Scan the entries below. Report each line where the string "that" occurs.

Stored entries:
═══

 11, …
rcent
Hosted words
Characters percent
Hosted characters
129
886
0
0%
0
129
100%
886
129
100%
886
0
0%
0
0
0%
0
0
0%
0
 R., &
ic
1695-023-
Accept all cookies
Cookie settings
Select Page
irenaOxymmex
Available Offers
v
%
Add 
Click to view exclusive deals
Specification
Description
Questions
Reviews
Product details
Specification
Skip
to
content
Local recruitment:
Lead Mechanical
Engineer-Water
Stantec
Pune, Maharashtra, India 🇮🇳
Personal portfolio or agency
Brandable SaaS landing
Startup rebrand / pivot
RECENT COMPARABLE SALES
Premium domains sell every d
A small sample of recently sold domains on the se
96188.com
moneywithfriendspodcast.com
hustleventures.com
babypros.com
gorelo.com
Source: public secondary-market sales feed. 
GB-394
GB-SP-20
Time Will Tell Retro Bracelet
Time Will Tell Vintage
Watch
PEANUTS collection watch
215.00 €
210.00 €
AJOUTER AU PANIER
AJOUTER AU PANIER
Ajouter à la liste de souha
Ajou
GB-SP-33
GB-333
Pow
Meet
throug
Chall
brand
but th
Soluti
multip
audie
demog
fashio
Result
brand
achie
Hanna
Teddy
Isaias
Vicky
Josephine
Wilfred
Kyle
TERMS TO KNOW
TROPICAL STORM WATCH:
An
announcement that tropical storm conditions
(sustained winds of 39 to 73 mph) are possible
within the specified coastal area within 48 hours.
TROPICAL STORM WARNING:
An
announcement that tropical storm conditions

═══

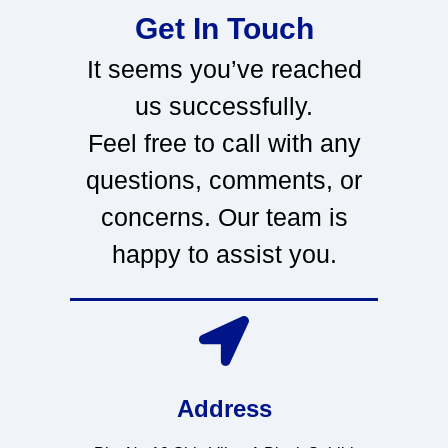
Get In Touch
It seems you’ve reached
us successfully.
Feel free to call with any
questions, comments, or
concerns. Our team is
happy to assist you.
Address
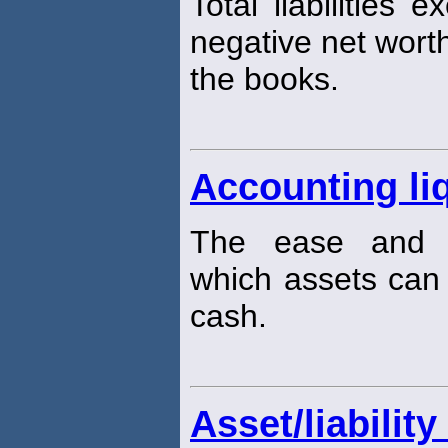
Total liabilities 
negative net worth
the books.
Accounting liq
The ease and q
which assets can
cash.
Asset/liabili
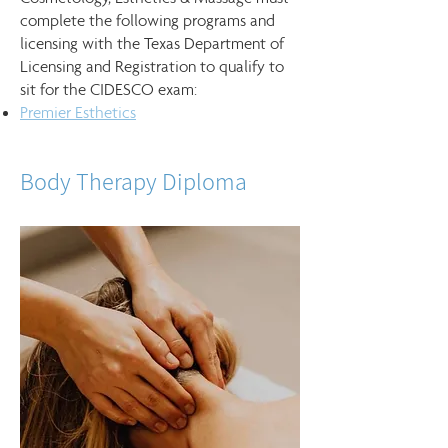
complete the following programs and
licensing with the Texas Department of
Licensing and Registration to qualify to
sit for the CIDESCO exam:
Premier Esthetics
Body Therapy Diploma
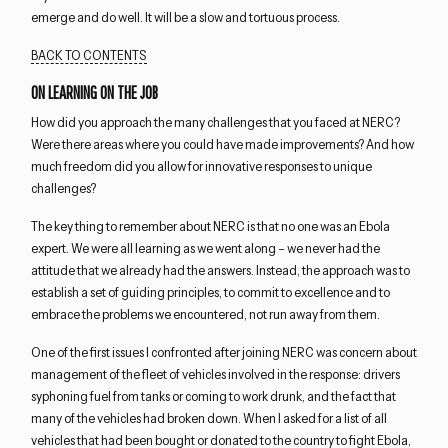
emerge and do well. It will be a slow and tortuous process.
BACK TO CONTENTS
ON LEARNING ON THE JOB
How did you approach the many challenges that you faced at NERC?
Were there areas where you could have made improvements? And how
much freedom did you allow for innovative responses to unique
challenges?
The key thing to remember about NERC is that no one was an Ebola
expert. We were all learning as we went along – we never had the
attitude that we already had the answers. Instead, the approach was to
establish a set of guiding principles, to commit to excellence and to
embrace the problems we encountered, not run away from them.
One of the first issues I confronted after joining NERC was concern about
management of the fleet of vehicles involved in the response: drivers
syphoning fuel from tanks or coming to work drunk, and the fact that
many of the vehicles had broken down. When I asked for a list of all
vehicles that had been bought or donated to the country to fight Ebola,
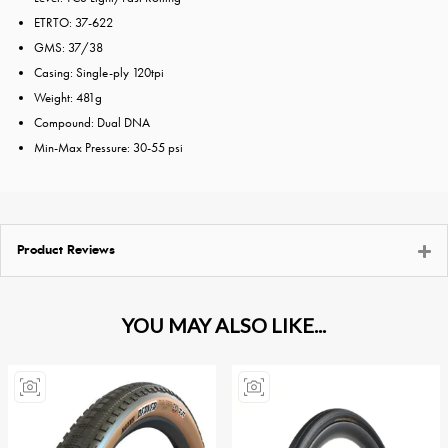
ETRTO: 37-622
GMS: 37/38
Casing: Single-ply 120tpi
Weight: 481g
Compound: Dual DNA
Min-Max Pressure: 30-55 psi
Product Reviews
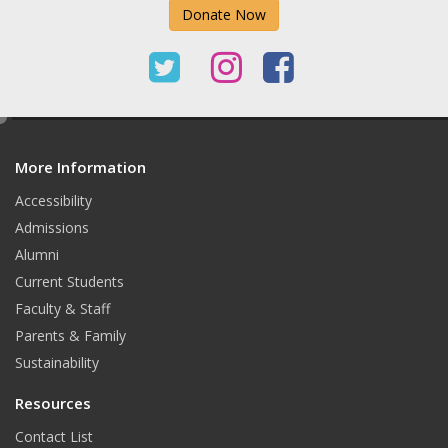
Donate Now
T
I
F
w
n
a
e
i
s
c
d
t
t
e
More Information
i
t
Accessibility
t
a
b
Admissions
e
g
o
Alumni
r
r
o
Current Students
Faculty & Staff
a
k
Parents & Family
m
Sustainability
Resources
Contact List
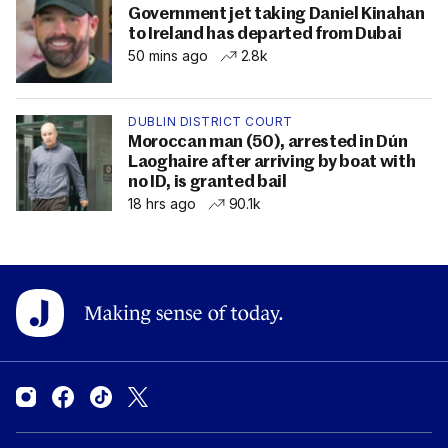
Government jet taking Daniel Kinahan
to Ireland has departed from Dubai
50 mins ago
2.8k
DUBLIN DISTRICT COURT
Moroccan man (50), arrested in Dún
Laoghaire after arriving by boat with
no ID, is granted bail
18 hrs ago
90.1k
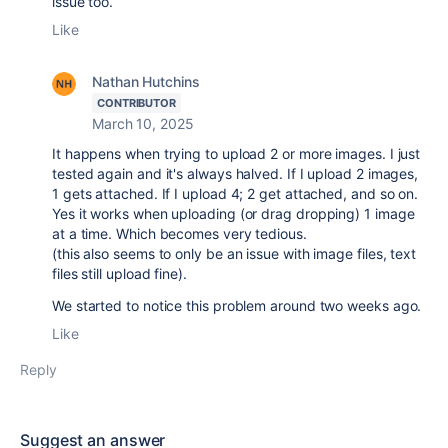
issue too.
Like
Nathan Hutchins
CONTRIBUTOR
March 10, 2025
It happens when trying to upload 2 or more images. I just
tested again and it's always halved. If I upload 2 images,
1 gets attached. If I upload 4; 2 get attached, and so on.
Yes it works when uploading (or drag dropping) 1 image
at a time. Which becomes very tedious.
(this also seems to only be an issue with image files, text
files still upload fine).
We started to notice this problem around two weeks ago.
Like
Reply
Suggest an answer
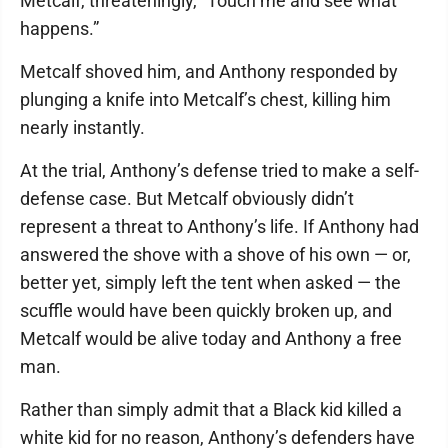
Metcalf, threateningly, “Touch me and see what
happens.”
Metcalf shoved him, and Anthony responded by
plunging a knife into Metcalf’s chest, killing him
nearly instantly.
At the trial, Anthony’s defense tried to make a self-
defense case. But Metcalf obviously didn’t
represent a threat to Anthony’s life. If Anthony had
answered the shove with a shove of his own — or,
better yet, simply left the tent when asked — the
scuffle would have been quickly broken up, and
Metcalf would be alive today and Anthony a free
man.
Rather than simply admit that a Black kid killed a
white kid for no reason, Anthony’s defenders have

═══

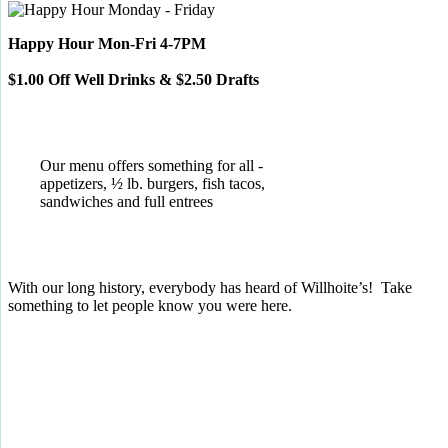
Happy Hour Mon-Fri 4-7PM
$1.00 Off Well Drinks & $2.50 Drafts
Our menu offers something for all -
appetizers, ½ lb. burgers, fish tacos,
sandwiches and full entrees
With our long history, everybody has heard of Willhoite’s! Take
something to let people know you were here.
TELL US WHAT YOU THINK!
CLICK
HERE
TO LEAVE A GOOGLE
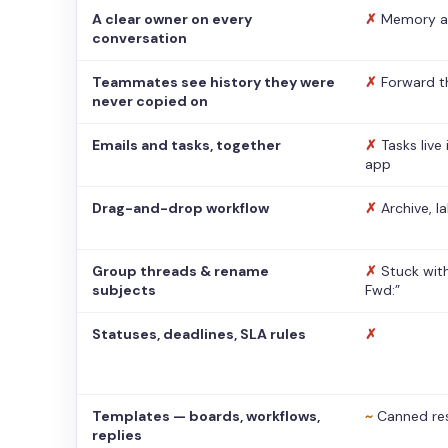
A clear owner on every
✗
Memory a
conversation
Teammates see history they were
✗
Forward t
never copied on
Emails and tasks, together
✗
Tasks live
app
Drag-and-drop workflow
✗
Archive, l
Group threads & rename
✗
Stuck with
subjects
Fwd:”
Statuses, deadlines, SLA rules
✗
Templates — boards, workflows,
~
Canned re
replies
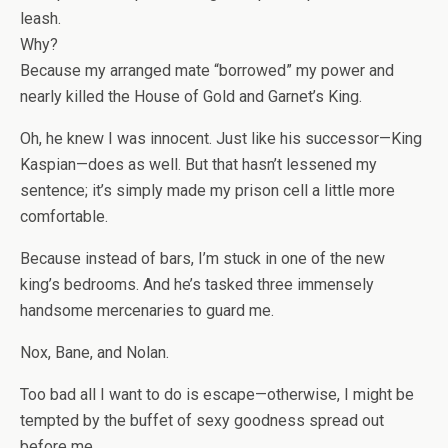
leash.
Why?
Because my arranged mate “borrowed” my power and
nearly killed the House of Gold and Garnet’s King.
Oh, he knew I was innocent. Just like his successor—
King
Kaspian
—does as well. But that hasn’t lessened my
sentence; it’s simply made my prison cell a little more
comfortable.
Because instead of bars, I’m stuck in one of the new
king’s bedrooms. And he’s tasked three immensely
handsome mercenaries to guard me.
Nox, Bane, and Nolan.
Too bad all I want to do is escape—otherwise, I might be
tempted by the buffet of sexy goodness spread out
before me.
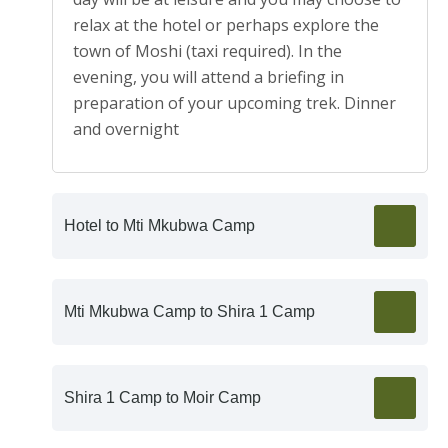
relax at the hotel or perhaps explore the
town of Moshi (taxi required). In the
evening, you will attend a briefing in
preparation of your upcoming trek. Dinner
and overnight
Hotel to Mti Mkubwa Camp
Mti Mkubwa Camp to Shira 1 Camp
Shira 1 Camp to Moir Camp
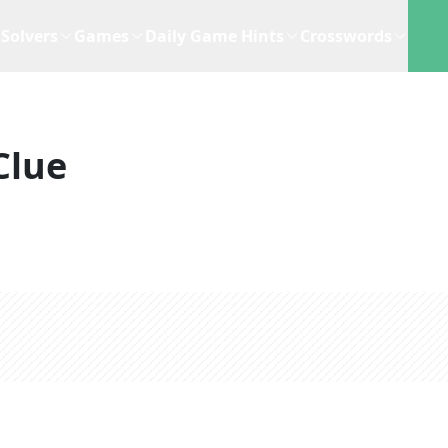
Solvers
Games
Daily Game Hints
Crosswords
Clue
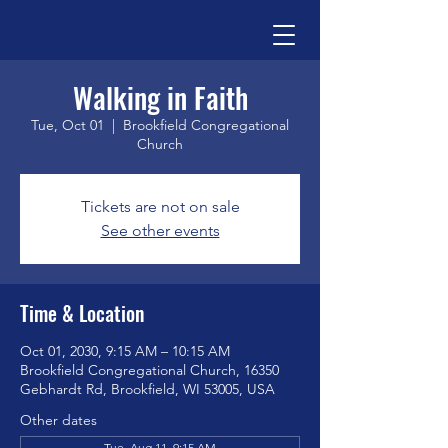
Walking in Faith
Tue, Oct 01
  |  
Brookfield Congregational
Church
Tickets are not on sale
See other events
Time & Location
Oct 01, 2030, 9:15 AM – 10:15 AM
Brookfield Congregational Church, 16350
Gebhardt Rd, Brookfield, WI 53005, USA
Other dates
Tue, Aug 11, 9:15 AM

═══

Result.
announcement that tropical storm conditions
announcement that tropical storm conditions
How did you approach the many challenges that you faced at NERC?
The key thing to remember about NERC is that no one was an Ebola
attitude that we already had the answers. Instead, the approach was to
syphoning fuel from tanks or coming to work drunk, and the fact that
vehicles that had been bought or donated to the country to fight Ebola,
Rather than simply admit that a Black kid killed a
—does as well. But that hasn’t lessened my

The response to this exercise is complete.